On Wednesday, March 16, 2022 11:02:00 PM EDT John Levine wrote:
> It appears that Scott Kitterman  <[email protected]> said:
> >It took a fair amount of editing and I expect you all will have further
> >suggestions, so instead of getting up to my elbows in XML, I took the
> >published DMARCbis-05 text and updated it directly.  The modified version
> >and an rfcdiff are attached.
> 
> It's closer, but I think it still needs some reorganization.  I think this
> is where we want to end up:
> 
> Policy domain: if a domain has a dmarc record, that's the policy, otherwise
> use the org domain's policy or if no org domain policy, PSD policy.
> 
> You need to find org domains if
> a) the domain has no DMARC record so you use the org domain's instead, OR
> b) the DKIM domain doesn't match the from header domain and policy adkim=r.
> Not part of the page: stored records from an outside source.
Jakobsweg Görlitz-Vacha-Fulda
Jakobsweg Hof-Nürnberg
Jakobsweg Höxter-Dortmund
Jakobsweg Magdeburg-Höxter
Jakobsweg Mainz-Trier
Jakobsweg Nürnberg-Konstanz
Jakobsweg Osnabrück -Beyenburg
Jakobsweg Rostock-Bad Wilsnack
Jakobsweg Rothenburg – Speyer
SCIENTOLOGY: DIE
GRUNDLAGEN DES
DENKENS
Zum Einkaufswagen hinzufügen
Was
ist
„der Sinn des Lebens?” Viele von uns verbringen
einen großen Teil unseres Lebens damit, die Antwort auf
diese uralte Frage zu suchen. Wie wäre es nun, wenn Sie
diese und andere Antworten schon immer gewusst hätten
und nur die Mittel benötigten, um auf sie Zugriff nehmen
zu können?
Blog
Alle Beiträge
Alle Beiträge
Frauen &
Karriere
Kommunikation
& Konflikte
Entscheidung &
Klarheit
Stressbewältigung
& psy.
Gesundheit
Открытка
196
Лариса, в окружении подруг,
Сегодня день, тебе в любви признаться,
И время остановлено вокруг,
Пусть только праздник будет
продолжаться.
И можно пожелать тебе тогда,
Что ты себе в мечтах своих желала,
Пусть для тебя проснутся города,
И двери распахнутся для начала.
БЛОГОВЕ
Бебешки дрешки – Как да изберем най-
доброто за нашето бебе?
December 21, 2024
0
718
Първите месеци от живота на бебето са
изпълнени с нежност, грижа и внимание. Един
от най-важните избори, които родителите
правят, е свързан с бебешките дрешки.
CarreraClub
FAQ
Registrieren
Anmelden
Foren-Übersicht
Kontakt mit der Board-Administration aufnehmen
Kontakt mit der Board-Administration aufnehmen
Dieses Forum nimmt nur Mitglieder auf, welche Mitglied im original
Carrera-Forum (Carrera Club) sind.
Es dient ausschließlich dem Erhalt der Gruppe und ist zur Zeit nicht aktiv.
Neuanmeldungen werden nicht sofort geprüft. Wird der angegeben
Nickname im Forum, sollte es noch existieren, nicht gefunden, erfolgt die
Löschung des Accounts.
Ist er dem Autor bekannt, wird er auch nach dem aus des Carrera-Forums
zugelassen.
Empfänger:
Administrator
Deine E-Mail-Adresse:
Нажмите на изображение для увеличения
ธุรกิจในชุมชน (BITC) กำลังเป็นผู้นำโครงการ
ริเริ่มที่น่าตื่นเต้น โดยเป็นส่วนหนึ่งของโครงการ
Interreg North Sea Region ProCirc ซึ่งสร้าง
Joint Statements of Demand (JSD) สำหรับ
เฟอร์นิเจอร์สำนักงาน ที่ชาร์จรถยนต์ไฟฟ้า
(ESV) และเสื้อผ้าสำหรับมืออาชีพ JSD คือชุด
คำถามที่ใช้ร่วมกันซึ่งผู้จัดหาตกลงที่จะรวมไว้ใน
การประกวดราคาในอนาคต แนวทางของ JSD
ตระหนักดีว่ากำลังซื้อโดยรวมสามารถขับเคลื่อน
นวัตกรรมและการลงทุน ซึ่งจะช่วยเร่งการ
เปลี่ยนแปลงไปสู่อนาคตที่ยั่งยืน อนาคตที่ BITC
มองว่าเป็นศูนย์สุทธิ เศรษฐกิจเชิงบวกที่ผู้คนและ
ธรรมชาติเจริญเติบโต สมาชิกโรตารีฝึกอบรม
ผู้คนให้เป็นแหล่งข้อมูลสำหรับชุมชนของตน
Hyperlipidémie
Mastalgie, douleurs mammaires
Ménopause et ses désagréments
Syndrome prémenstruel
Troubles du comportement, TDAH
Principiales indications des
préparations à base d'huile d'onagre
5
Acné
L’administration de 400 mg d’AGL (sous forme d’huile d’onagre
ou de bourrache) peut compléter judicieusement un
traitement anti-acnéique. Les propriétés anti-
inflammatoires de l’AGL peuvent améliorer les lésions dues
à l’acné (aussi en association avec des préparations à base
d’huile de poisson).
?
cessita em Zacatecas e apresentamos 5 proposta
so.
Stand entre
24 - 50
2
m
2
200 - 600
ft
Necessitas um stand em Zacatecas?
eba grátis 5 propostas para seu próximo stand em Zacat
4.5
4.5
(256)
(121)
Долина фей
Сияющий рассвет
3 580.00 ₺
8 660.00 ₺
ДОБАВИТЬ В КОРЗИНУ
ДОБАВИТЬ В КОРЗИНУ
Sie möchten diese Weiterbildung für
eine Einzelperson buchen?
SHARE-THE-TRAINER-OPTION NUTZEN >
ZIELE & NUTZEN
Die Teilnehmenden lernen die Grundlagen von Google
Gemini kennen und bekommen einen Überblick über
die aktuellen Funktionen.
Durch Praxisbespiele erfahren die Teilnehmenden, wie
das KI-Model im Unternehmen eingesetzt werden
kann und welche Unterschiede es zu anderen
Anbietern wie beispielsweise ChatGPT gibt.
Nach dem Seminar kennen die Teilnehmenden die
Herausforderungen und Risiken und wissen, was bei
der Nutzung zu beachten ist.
> OR c) the SPF domain doesn't match the from header domain and policy
> aspf=r.
> 
> To find the org domain for a domain:
>   chop the domain to the last five labels and walk up the tree.
>   stop when you find a DMARC record with psd or you hit the root.
>   if a record has psd=n, that's the org domain
>   if a record has psd=y and it isn't the original domain, the org domain is
> the one below it otherwise the org domain is the last (highest) DMARC
> record you found
> 
> Relaxed alignment doesn't change, if two domains have the same org domain,
> they're aligned.
> 
> Minor nit: if a name has two or more DMARC records, that's invalid so
> pretend it had none.

Thanks.  I think that makes sense.  Based on an offlist comment I got, I think 
it needs to say has an explicit psd=n in the record or something like that.  
Since psd=n is the default, it's implicitly true for any record that doesn't 
have psd=y in it.

I'll take another shot at it, but I'm unlikely to finish it tonight.